RAPPEL DES FAITS, PROCÉDURE ET PRETENTIONS DES PARTIES
Mme E X, née en 1987, a été engagée par la Société Areas Dommages, par contrat de travail à durée indéterminée, à compter du 26 mai 2015, en qualité de gestionnaire production vie, classe 3.
Les relations contractuelles entre les parties étaient soumises à la convention collective nationale des sociétés d’assurances.
En dernier lieu, la rémunération mensuelle brute moyenne de Mme X s’élevait à la somme de 2.200 euros.
Mme X a été en arrêt de travail du 18 février 2016 au 28 février 2016, suite à un malaise vagal sur son lieu de travail.
Par lettre datée du 19 février 2016, Mme X a été convoquée à un entretien préalable fixé au 3 mars 2016, avec mise à pied conservatoire.
Mme X a ensuite été licenciée pour faute grave par lettre datée du 9 mars 2016, motifs pris d’une suppression de fichier et de relations conflictuelles avec ses collègues.

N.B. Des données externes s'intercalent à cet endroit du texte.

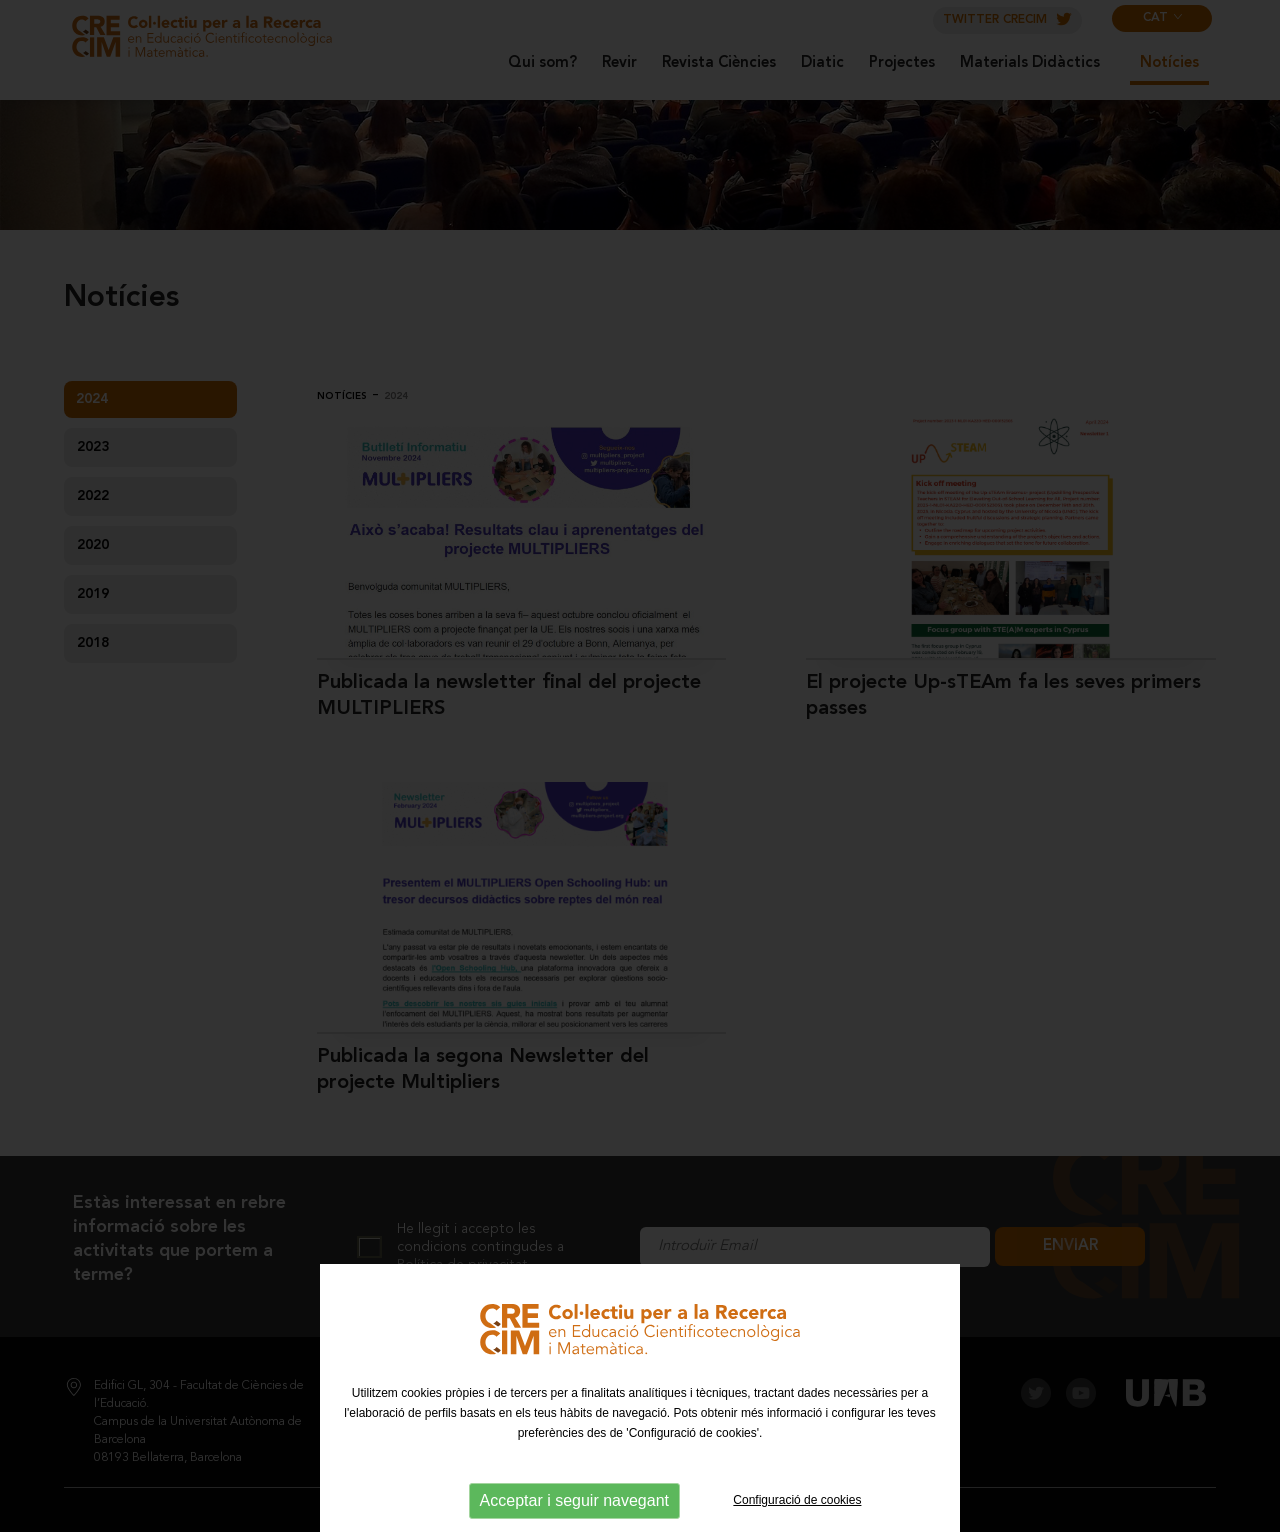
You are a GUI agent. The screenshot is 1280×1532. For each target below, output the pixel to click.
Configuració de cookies (797, 1500)
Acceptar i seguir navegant (574, 1500)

À la date du licenciement, Mme X avait une ancienneté de 9 mois et la Société Areas Dommages occupait à titre habituel plus de dix salariés.
Contestant la légitimité de son licenciement et réclamant diverses indemnités, outre des dommages et intérêts pour harcèlement moral et pour discrimination, Mme X a saisi le 19 janvier 2017 le conseil de prud’hommes de Paris qui, par jugement rendu le 22 janvier 2019 l’a déboutée de l’ensemble de ses demandes et l’a condamnée aux dépens.
Par déclaration du 4 mars 2019, Mme X a interjeté appel de cette décision, qui lui avait été notifiée le 12 février 2019.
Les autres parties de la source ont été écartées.